| Task material |
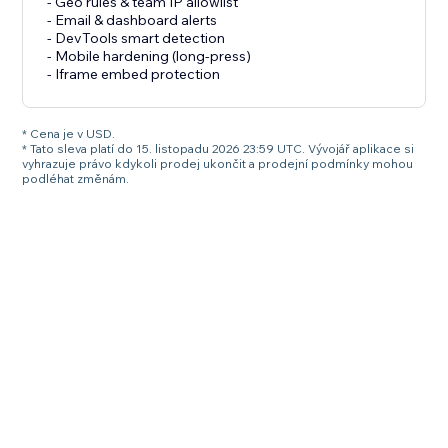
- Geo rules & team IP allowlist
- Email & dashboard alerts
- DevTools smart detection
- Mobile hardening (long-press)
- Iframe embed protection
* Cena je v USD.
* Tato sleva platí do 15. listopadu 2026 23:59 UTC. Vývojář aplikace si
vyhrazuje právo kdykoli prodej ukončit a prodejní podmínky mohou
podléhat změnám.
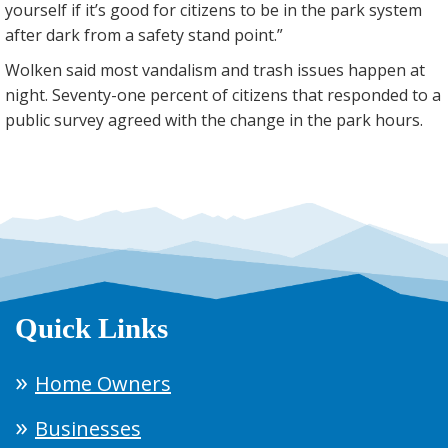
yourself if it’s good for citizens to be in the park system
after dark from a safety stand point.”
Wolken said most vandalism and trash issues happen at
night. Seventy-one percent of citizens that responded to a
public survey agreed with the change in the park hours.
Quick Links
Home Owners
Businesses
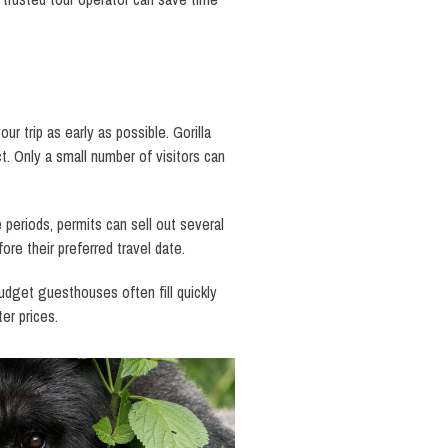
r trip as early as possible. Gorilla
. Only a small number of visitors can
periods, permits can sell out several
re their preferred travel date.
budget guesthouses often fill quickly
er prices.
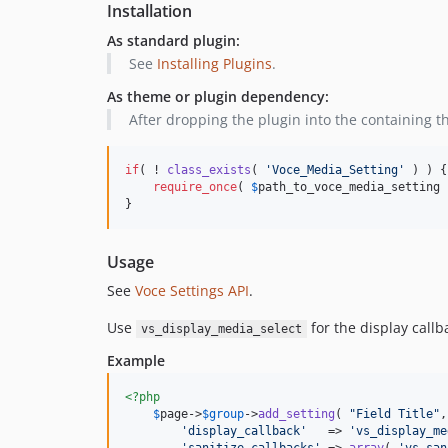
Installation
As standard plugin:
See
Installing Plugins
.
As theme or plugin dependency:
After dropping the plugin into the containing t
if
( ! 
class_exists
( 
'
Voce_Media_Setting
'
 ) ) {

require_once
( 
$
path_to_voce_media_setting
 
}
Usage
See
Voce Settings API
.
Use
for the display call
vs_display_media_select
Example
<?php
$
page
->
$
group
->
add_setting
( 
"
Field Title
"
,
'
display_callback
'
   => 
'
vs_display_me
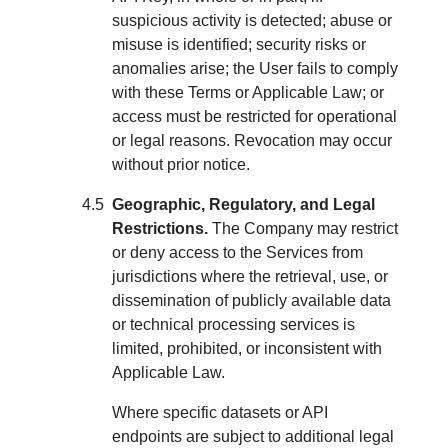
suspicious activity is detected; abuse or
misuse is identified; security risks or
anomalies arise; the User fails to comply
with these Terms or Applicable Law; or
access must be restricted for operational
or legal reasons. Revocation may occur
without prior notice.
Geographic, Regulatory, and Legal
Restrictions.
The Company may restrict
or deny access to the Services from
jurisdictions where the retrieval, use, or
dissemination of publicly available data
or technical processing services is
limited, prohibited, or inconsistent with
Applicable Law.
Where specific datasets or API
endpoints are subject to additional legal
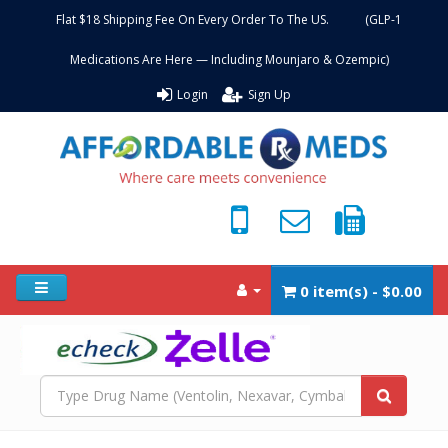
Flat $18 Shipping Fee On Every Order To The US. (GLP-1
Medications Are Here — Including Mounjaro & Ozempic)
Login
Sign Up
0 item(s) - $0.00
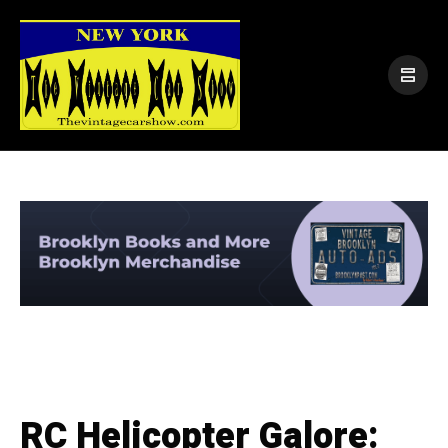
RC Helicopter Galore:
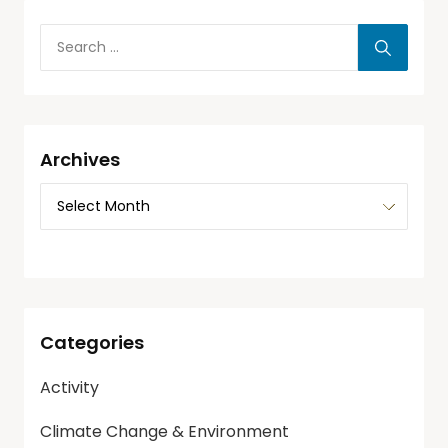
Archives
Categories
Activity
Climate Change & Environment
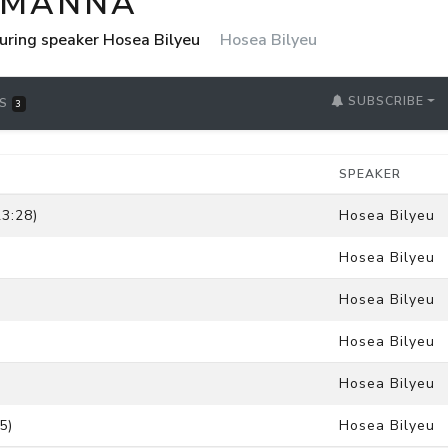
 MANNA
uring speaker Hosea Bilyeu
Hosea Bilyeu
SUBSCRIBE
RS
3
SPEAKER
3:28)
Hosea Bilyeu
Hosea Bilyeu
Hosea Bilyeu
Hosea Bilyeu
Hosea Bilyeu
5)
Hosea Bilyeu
* * *
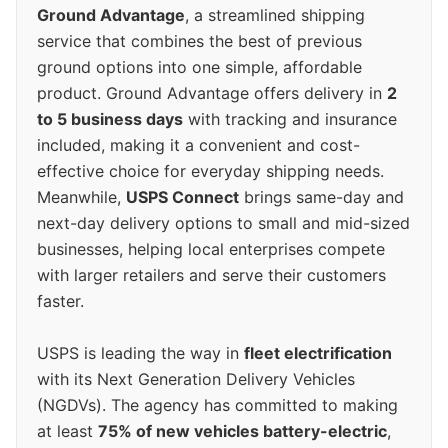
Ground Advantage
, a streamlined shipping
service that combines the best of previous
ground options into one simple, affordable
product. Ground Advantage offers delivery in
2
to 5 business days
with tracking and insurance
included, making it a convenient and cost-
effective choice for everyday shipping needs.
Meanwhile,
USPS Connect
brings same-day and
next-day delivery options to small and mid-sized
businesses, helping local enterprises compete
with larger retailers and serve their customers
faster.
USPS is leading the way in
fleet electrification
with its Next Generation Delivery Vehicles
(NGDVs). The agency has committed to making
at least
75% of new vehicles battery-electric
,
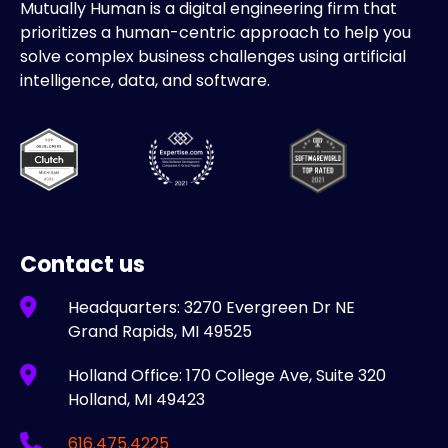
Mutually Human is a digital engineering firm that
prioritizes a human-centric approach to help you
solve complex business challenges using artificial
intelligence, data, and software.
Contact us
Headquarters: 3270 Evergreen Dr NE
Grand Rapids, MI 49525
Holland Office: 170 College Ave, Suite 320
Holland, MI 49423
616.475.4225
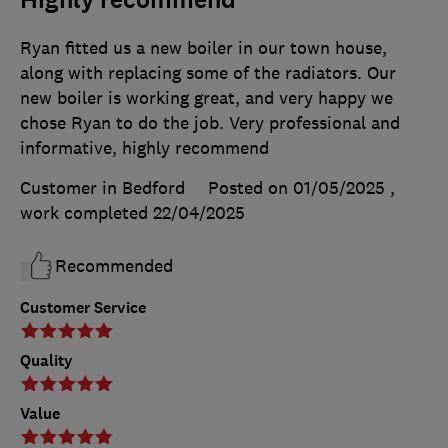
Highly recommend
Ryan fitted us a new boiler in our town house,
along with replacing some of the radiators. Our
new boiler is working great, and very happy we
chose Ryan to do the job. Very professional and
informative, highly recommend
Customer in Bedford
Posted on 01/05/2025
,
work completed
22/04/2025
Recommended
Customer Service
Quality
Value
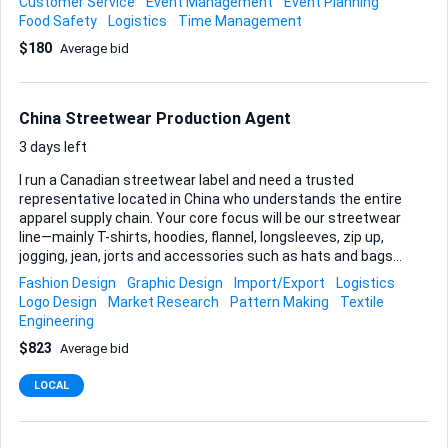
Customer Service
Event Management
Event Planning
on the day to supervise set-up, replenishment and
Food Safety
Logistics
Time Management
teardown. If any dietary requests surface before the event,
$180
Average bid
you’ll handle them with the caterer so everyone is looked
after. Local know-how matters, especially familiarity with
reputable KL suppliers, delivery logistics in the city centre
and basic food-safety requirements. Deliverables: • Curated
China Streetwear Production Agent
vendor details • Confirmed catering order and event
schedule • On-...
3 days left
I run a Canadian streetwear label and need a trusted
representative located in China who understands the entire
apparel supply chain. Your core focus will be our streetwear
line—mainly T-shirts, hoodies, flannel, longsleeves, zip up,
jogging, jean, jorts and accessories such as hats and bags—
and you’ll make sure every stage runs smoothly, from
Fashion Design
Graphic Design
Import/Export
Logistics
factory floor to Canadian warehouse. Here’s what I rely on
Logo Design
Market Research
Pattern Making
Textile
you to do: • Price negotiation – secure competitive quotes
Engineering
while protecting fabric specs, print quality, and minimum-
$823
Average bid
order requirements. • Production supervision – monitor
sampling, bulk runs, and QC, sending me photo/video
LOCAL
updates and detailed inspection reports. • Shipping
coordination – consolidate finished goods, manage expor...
==
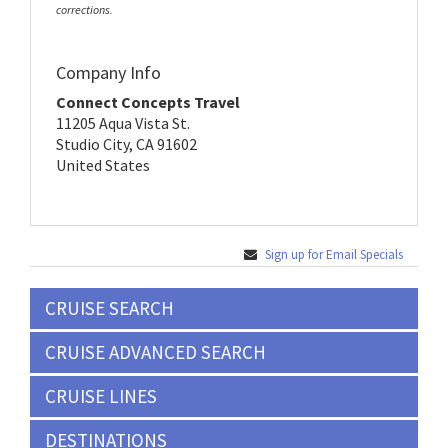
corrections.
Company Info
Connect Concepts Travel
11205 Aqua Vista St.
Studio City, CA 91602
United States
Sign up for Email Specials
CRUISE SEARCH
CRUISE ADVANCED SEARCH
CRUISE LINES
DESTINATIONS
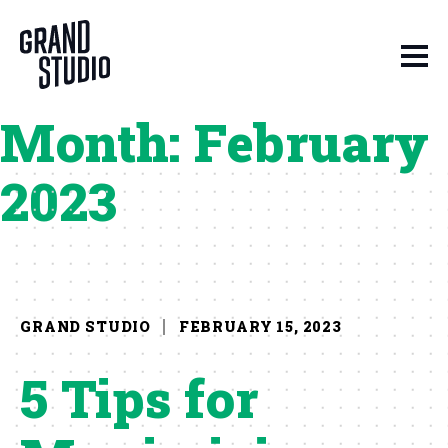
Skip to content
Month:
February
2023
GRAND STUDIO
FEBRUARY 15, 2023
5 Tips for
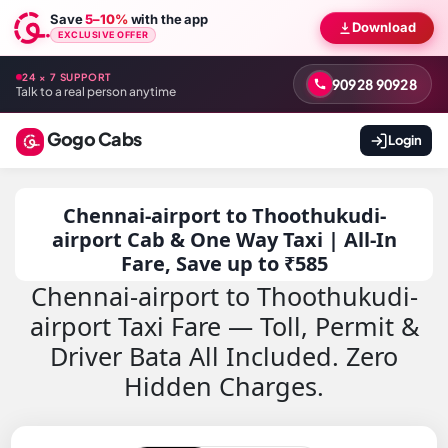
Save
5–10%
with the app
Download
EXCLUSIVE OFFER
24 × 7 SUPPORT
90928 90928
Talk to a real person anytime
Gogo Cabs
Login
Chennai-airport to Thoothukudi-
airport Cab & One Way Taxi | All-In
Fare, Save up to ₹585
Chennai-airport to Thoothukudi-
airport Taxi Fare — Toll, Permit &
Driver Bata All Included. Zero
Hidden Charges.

| Task prompt |
Search the listing above for the string "park" and return each line it appears on.

| Answer space |
yourself if it’s good for citizens to be in the park system
public survey agreed with the change in the park hours.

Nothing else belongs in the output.